-1

I have the following:

from sklearn.model_selection import GridSearchCV
from sklearn.ensemble import RandomForestClassifier as RFC

par = {"n_estimators":n_estimators,
"max_depth":max_depth,
"class_weight":weight}


scores = {"AUC":"roc_auc","score":my_score} #Scores metric


rfc=RFC()

grid_rfc=GridSearchCV(rfc,
param_grid=par,
cv=10,
scoring=scores,
iid=False,
refit="AUC")

grid_rfc.fit(x_train,y_train)

I can then get the best parameters with grid_rfc.best_param but the score which provided the best parameters, is not listed.

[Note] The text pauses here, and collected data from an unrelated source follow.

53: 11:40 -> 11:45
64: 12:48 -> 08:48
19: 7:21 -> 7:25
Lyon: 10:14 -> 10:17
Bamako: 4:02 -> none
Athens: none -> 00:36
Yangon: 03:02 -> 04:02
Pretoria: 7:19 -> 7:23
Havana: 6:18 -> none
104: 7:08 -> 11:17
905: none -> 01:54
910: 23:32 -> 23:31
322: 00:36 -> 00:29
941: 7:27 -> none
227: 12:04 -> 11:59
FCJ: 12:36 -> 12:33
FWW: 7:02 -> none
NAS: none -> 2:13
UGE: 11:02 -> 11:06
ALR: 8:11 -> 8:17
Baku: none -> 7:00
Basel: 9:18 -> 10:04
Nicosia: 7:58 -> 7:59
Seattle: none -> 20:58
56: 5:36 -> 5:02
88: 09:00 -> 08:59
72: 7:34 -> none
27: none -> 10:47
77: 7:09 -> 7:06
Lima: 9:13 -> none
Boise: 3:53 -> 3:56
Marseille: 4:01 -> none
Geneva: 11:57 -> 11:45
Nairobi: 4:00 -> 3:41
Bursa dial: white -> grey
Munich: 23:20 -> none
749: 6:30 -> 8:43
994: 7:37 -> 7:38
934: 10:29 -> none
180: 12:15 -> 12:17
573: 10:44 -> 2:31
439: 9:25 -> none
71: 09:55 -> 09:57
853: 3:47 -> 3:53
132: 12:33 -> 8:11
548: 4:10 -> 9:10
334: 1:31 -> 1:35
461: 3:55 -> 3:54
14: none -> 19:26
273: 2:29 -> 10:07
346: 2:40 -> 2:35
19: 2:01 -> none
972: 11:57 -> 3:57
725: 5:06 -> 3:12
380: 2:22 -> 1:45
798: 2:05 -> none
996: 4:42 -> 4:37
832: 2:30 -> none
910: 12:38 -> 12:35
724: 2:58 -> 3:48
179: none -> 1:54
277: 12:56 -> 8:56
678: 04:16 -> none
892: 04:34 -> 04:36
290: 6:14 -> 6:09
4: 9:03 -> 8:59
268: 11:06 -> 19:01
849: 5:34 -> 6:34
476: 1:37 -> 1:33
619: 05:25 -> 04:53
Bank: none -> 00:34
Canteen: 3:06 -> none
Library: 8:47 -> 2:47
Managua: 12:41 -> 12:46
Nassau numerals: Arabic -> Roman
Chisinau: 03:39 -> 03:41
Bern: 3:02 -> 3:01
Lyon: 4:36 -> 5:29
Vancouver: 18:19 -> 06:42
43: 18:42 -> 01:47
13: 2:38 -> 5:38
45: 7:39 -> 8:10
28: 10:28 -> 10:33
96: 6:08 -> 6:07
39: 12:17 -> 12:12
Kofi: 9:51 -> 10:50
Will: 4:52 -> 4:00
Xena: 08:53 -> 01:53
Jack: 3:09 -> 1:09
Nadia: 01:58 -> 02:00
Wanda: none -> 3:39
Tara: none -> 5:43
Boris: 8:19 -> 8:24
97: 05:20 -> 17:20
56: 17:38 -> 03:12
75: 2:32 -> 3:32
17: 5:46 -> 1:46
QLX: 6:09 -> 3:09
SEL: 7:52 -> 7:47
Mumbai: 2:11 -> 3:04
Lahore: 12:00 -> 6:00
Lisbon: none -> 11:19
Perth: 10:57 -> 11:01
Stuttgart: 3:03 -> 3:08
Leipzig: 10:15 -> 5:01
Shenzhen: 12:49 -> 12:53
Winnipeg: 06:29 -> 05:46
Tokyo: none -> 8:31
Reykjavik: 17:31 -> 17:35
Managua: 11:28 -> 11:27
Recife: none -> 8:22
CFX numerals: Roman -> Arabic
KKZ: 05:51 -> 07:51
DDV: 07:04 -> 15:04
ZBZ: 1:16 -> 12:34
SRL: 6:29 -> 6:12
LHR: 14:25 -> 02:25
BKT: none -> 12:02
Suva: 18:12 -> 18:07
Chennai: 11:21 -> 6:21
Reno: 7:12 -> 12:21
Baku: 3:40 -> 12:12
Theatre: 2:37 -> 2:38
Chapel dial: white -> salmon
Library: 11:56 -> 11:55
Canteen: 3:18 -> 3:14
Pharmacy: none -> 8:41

As far as I understand, the score is the one RFC tries to maximize, so I do not get, why it is not present in the best parameter.

EDIT:

It is not the scoring that the RF produces that I am missing, but which scoring-function was used to fit the tree that gave the best result (e.g "AUC" or "my_score" from the score dict)

CutePoison
  • 4,679
  • 5
  • 28
  • 63
  • 1
    Look at `best_score_` for the score of the `best_param_` [per docs](https://scikit-learn.org/stable/modules/generated/sklearn.model_selection.GridSearchCV.html) – Scott Boston Nov 11 '19 at 16:59
  • It is not the score per say that I need, but the scoring-function (i.e "AUC" or "my_score" as shown above in `score`) – CutePoison Nov 12 '19 at 07:54
  • Do you want to test each type of score to determine which score was graded highest? Or know, by default, which `GridSearchCV` uses? – artemis Nov 12 '19 at 13:40
  • So, when I print `best_params_` the `scoring` is not present in that list, which I find odd. In an imbalanced dataset, there will (probally) be a huge difference if you pass `scoring="roc_auc"` or `scoring="accuracy"` (since the former should give a better result). – CutePoison Nov 12 '19 at 13:43

1 Answers1

0

According to the GridSearchCV documentation, you can use best_score_ of the best_param_ to get the best score.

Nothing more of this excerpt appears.